Task to carry out: From the entries, return every line where the string "Villa" shows up.
** Opening Records provided block **
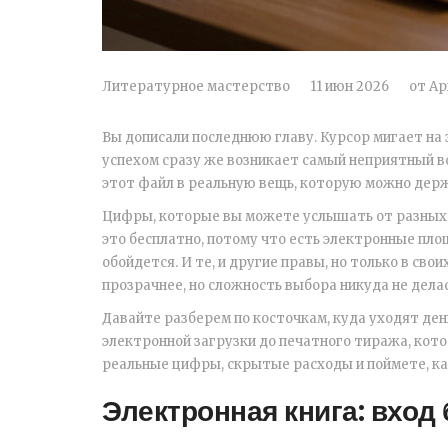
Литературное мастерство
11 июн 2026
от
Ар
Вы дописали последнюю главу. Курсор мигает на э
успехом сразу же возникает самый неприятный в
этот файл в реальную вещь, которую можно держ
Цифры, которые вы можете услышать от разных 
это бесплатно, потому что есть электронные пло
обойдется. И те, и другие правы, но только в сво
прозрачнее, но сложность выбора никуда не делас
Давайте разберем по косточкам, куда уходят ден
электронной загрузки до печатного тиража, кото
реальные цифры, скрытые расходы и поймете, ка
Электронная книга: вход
** Closing Records provided block **
** Opening Records provided block **
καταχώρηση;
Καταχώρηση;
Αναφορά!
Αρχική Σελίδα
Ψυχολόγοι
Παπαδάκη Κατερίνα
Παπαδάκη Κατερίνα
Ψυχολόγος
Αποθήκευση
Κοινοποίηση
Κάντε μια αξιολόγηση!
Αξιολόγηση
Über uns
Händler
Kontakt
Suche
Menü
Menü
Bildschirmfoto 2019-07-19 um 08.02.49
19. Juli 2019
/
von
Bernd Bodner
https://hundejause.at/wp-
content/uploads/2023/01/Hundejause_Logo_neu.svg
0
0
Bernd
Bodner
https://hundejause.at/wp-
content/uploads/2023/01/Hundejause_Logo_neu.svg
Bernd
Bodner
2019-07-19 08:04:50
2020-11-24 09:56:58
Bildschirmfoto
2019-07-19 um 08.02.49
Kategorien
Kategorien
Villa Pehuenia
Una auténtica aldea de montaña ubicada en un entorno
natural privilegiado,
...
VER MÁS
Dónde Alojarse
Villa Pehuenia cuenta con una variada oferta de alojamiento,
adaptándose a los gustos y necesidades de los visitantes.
** Closing Records provided block **
** Opening Records provided block **
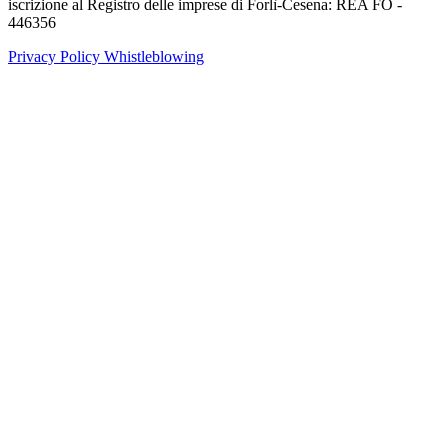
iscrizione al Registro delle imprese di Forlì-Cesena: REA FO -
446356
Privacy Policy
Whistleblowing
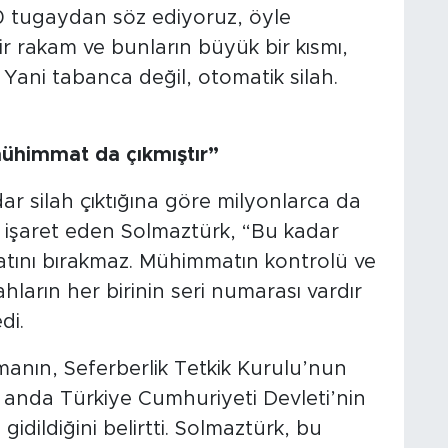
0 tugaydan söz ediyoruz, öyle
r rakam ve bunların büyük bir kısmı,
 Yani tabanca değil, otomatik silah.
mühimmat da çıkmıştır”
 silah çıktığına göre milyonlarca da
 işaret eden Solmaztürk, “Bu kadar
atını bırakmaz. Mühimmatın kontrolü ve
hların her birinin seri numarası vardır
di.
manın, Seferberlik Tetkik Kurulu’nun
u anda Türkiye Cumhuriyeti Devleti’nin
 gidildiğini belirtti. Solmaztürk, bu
** Closing Records provided block **
Written answer:
Villa Pehuenia
Villa Pehuenia cuenta con una variada oferta de alojamiento,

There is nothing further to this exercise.